Overview
In this project you will implement a small part of a text search engine: using an existing inverted file index for a multi-word query to find the top-matching documents in a large document collection.
The project consists of 2 coding tasks and 1 written task. Each task is described in detail in the sections below.
Provided files
Before you attempt this project you will need to download the following code and data files from the LMS:
image.png
Makefile To assist with compilation. Edit if you add any extra files. data/ Directory containing many term-based inverted file index files. documents.txt List of all documents indexed.
At this point, you should be able to compile the supplied code (above) by running make. Once your project is completed, you will be able to execute it by running a command of the form
./a1 -t task -r num results -d num documents list of query terms
where
• task is either 1 or 2 representing which coding task to execute,
• num results is the number of search results to find and display,
• num documents is the maximum number of documents to consider (optional; the default is ‘all documents’, or 131,563), and
• list of query terms is a space-separated list of words making up a query for your program to ‘search’ for.
For ple, the command ./a1 -t 1 -r 12 algorithms are fun will run your solution to task 1 on the entire document collection, printing the top 12 results matching the combination of words ‘algorithms’, ‘are’, and ‘fun’.
Data structures
Your solution will need to work with the data structures defined in index.h and list.h. Here’s a brief overview (consult the header files for the finer details and a full list of available functions):
• An Index is used to represent a multi-term inverted file index. An Index has an array of string ‘terms’. For each term, it also stores a List of Documents.
• Each List in the Index is a linked list of Nodes, with each Node containing a pointer to a single
Document. These lists can easily be traversed using an appropriate while or for loop.
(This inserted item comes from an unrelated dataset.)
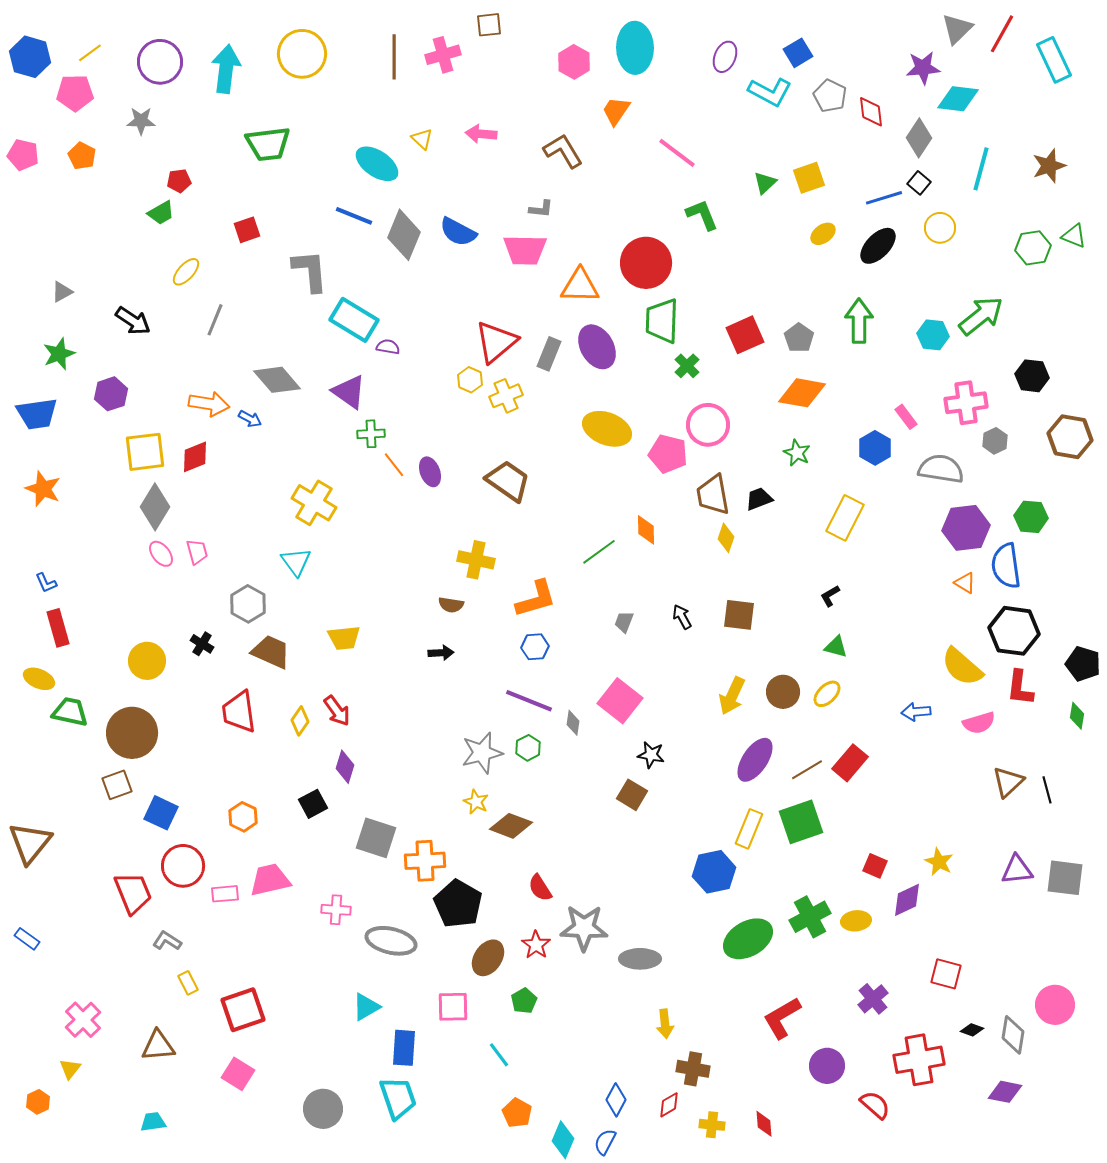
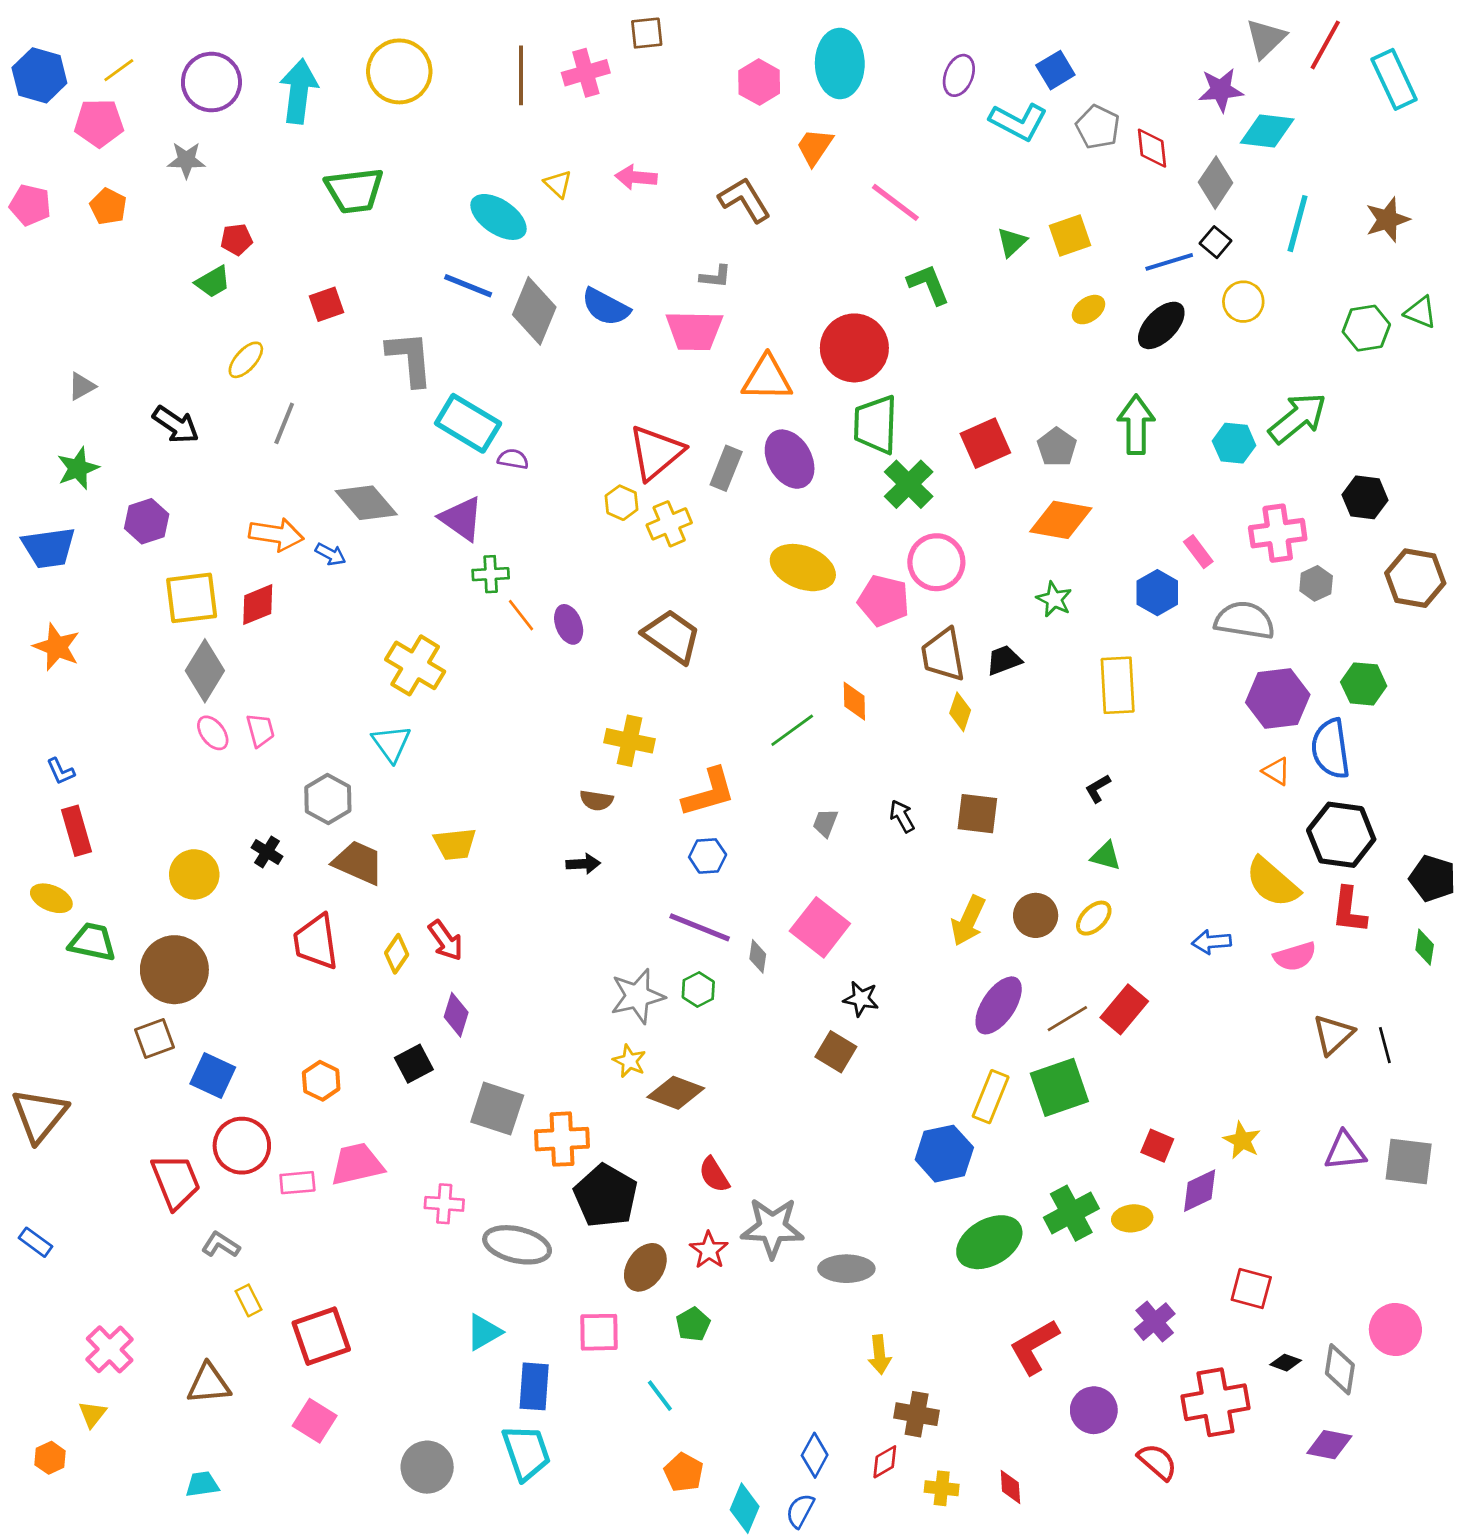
green cross: (687, 366) -> (909, 484), size x1.5
yellow rectangle: (845, 518) -> (1118, 685), turned -30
• A Document contains an integer id and a floating-point score. The id is an ordinal integer identifying a particular document in the overall collection (see documents.txt, which lists all documents by their id, starting with document 0). The score is a non-negative real number calculated based on the prevalence of the corresponding term within this document.
• Documents occur in each of the index’s lists in order of increasing id. Only documents with
score greater than zero for a term are present in the list for that term.
Additionally, you will require an array-based binary min-heap module to correctly implement each of the coding tasks. It is up to you exactly how to design and implement this module. Your solution to the week 4 lab tasks will be helpful here. Note that sample lab solutions will be released in the weeks after each lab and that these may be used in your project (with proper attribution).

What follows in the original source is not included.